You’ll probably see longer reviews of some of these pop up in the next few weeks – let me know if there are any that you’re particularly interested in hearing about, and I’ll move them to the top of the pile.

Why Hasn’t Everything Already Disappeared? / Jean Baudrillard
This book is the result of an old, grumpy, slightly terrified French philosopher thinking a little too hard about contemporary life, and it’s both really right and really wrong about a lot of things.

The Magicians / Lev Grossman
Dosed with unabashed nostalgia for the Narnia Chronicles, Grossman reimagines what it might mean to attend a school for magicians – and still find yourself disappointed at what the world holds.

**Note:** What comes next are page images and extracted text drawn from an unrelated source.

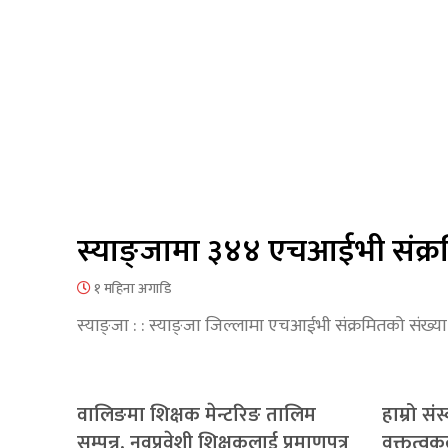
स्याङ्जामा ३४४ एचआईभी संक्रमि
१ महिना अगाडि
स्याङ्जा : : स्याङ्जा जिल्लामा एचआईभी संक्रमितको संख्
वालिङमा शिक्षक मेन्टरिङ तालिम
हाम्रो स
सम्पन्न, नवप्रवेशी शिक्षकलाई प्रमाणपत्र
वक्तृत्व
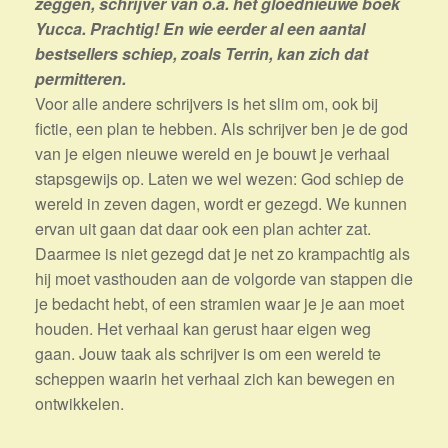
zeggen, schrijver van o.a. het gloednieuwe boek
Yucca. Prachtig! En wie eerder al een aantal
bestsellers schiep, zoals Terrin, kan zich dat
permitteren.
Voor alle andere schrijvers is het slim om, ook bij
fictie, een plan te hebben. Als schrijver ben je de god
van je eigen nieuwe wereld en je bouwt je verhaal
stapsgewijs op. Laten we wel wezen: God schiep de
wereld in zeven dagen, wordt er gezegd. We kunnen
ervan uit gaan dat daar ook een plan achter zat.
Daarmee is niet gezegd dat je net zo krampachtig als
hij moet vasthouden aan de volgorde van stappen die
je bedacht hebt, of een stramien waar je je aan moet
houden. Het verhaal kan gerust haar eigen weg
gaan. Jouw taak als schrijver is om een wereld te
scheppen waarin het verhaal zich kan bewegen en
ontwikkelen.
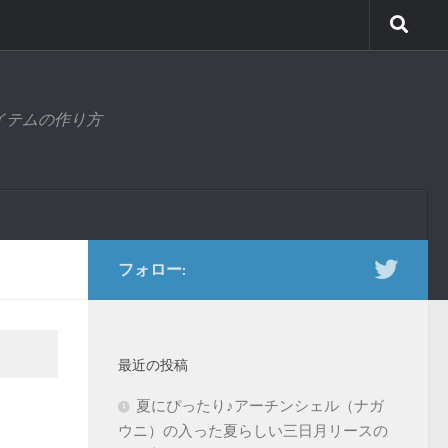
アイテムの作り方
フォロー:
最近の投稿
夏にぴったり♪アーチンシェル（ナガ
ウニ）の入った夏らしい三日月リースの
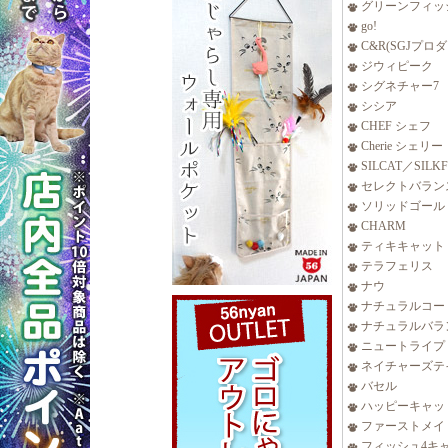
グリーンフィッ
go!
C&R(SGJプロ
ジウィピーク
シグネチャー7
シシア
CHEF シェフ
Cherie シェリー
SILCAT／SILK
セレクトバラン
ソリッドゴール
CHARM
ティキキャット
テラフェリス
ナウ
ナチュラルコー
ナチュラルバラ
ニュートライプ
ネイチャーズテ
バセル
ハッピーキャッ
ファーストメイ
フィッシュ4キ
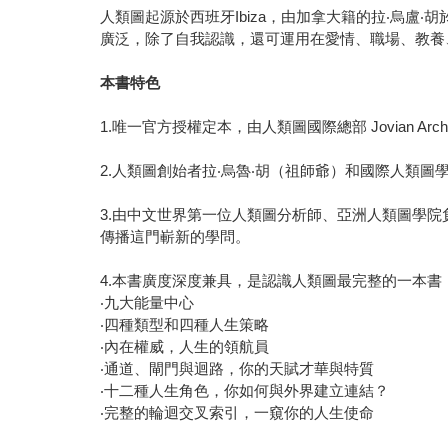
人類圖起源於西班牙Ibiza，由加拿大籍的拉‧烏盧
廣泛，除了自我認識，還可運用在愛情、職場、教養
本書特色
1.唯一官方授權定本，由人類圖國際總部 Jovian Arc
2.人類圖創始者拉‧烏魯‧胡（祖師爺）和國際人類圖
3.由中文世界第一位人類圖分析師、亞洲人類圖學
傳播這門嶄新的學問。
4.本書廣度深度兼具，是認識人類圖最完整的一本書
‧九大能量中心
‧四種類型和四種人生策略
‧內在權威，人生的領航員
‧通道、閘門與迴路，你的天賦才華與特質
‧十二種人生角色，你如何與外界建立連結？
‧完整的輪迴交叉索引，一窺你的人生使命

In the City of Lost Things / Paul Auster
I first read this novel in the first year of my undergrad, and it’s weirdly stuck with me – and weirdly proved impossible to find in bookstores. Strong female protagonist journeys to the (apocalyptic, chaotic, decaying) city of last things to look for her missing brother – and learns too late that the city proves just about impossible to escape.

The Vegetarian / Han Kang
A Korean woman gives up eating meat after a series of unsettling, cannibalistic dreams; this small act of resistance quickly snowballs – producing social, familial, political, and artistic ramifications.

Spill Simmer Falter Wither / Sarah Baume
Okay – stop what you’re doing and get your hands on a copy of this book, because it’s easily one of the best I’ve read this year. The old, suspicious anti-hero at the centre of this novel can’t put his finger on why he’s suddenly possessed with the urge to get a dog, but once united, the two prove oddly and inseparably similar – wounded and muddling along as best they can.

All the Birds, Singing / Evie Wyld
The best way to describe this novel is as a weird one. Sheep? Sex workers? Australia? Arson? Mysterious beasts ripping apart lambs?

The Mirror World of Melody Black / Gavin Extence
The back cover makes this sound like a fun and unsettling romp through parallel worlds, but the truth is this novel is a beautifully frank look at the inside of mental illness.

The Saga of the Swamp Thing / Alan Moore (et al)
I’ve read four of the six volumes which chronicle this version of the Swamp Thing, and even though I’m not generally a graphic novel / comic sort of person, I weirdly and truly dig the trials and tribulations of this unlikely, plant-based superhero. Apocalypse! History! Memory!

A Complicated Kindness / Miriam Toews
A Mennonite girl in small-town Canada slowly and surely comes to grips (or else to no grips at all) with the fact that her gentle religion has torn (and continues to tear) her family apart. (It sounds inane but it’s not. It’s brilliant, and heartbreaking, and clever, and hilarious.)

 

So there you have it – that was how I spent my May. What have you read this past month that you loved / hated / felt unmoved by? Is there anything on my list you want to hear more about? Let’s chat!